Joshua Wilder Clockmaker working in the town of Hingham, Massachusetts. Featuring a rocking ship dial.
This is an excellent example of a rocking ship tall clock made by Joshua Wilder of Hingham, Massachusetts.
This federal case features excellent proportions, richly grained mahogany and an older surface. This case is typically proportioned for this form and Wilder’s South Shore working location. This example stands on applied French feet. These are nicely splayed and form a fancy center drop apron in the lower section of the base. The base section is cross banded with a broad mahogany framing. The center panel is slightly inset and trimmed with a simple molding. The waist is narrow and centers a rectangular door is trimmed with applied molding or a cockbeaded edge. This waist door features an outstanding crotch veneer. The sides of the case are fitted with finely reeded quarter columns. These terminate in turned wooden quarter capitals. The hood or bonnet is fitted with a traditional New England style fret work pattern that is light and lacy. Three reeded finial plinths support the frets and three brass ball and spiked finials. Fully turned and nicely shaped bonnet columns flank the door. The bonnet or hood door is veneered in figured mahogany. This door is fitted with glass in order to protect the painted iron dial.
This iron dial was painted by the ornamental artist Spencer Nolen in Boston. It is signed by the Clockmaker in script, "Joshua Wilder." The place location of "HINGHAM" is painted in block lettering. The time track features a closed minute ring and the hours are marked with large Roman hour numerals. The quarter hours are indicated in an Arabic format. A single gold band frames the perimeter of the time ring. Nicely shaped steel hands indicate the time. Each of the four spandrels areas are decorated with colorful conch shells. The automated feature of a rocking ship is located in the arch of this dial. The painted ship is depicted flying two large American flags. This ship actually moves or rocks gently from side to side with the motion of the pendulum. The painted scene behind the sailing ship includes a large meetinghouse which is built out on a peninsula to the right. This nautical theme is painted on a convex piece of metal which adds to the visual depth to the scene. This is nicely executed.
The movement is constructed in brass and is good quality. This is a time and strike design that is designed to run eight days on a full wind. It is key wound and is powered by weights. The strike train operates a rack and snail design that was the common set up for New England clocks of this period. The brass faced pendulum bob is supported by a steel rod that hangs from the back of the movement.

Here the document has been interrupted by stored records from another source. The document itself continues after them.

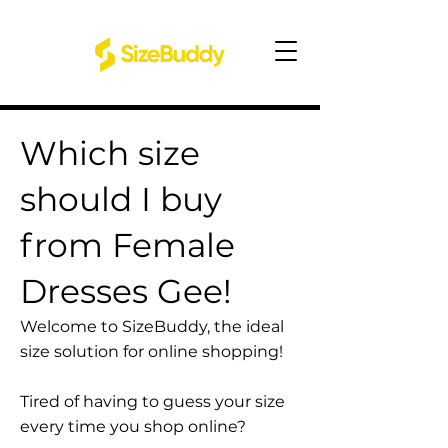
Which size
should I buy
from Female
Dresses Gee!
Welcome to SizeBuddy, the ideal
size solution for online shopping!
Tired of having to guess your size
every time you shop online?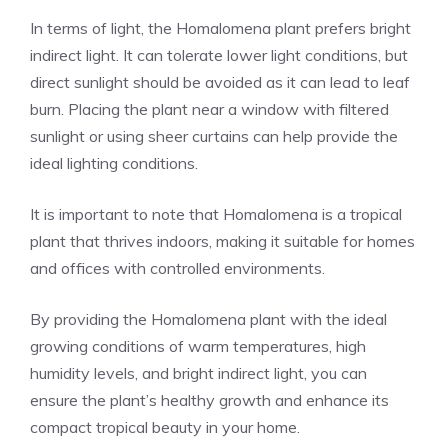
In terms of light, the Homalomena plant prefers bright
indirect light. It can tolerate lower light conditions, but
direct sunlight should be avoided as it can lead to leaf
burn. Placing the plant near a window with filtered
sunlight or using sheer curtains can help provide the
ideal lighting conditions.
It is important to note that Homalomena is a tropical
plant that thrives indoors, making it suitable for homes
and offices with controlled environments.
By providing the Homalomena plant with the ideal
growing conditions of warm temperatures, high
humidity levels, and bright indirect light, you can
ensure the plant’s healthy growth and enhance its
compact tropical beauty in your home.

This clock stands approximately 94 inches tall to the top of the center finial and was made circa 1815.
About Joshua Wilder of Hingham, Massachusetts
Joshua Wilder was born on December 2nd, 1786 in Hingham, Massachusetts. He was trained in the art of clockmaking by John Bailey Jr. of Hanover, MA. Wilder completed this apprenticeship some time around 1807. It appears he stayed in Hanover for a brief period of time before moving back to Hingham to established his home and business located on Main Street in the South Parish. Here, he was the first clockmaker to settle in this prosperous town and found a ready market for tall case clocks, dwarf clocks, wall timepieces, the Massachusetts shelf form and mirror clocks. Wider becomes one of America’s most prolific Makers of the dwarf clock form.
Wilder also becomes very active in the local religious Society of Friends and became known as the “Old Quaker Joshua Wilder.” He was also involved with the Temperance Society and Peace Society of Hingham. Wilder’s business eventually evolves into a retailer of common goods. Wilder is said to have trained several Clockmakers that includes his son Ezra Wilder, Reuben Tower, Allen Kelley and Phillip Bennet. About 1840, it is said that his son Eza joined him in business. Joshua dies on October 4, 1860 in the town of Scituate.
A fair number of clocks made by this maker have been found. Many of which are the dwarf form but also include in much smaller numbers tall case clocks, timepieces, shelf clocks and mirror clocks. Currently, the Hingham Library is displaying a tall case clock made by him.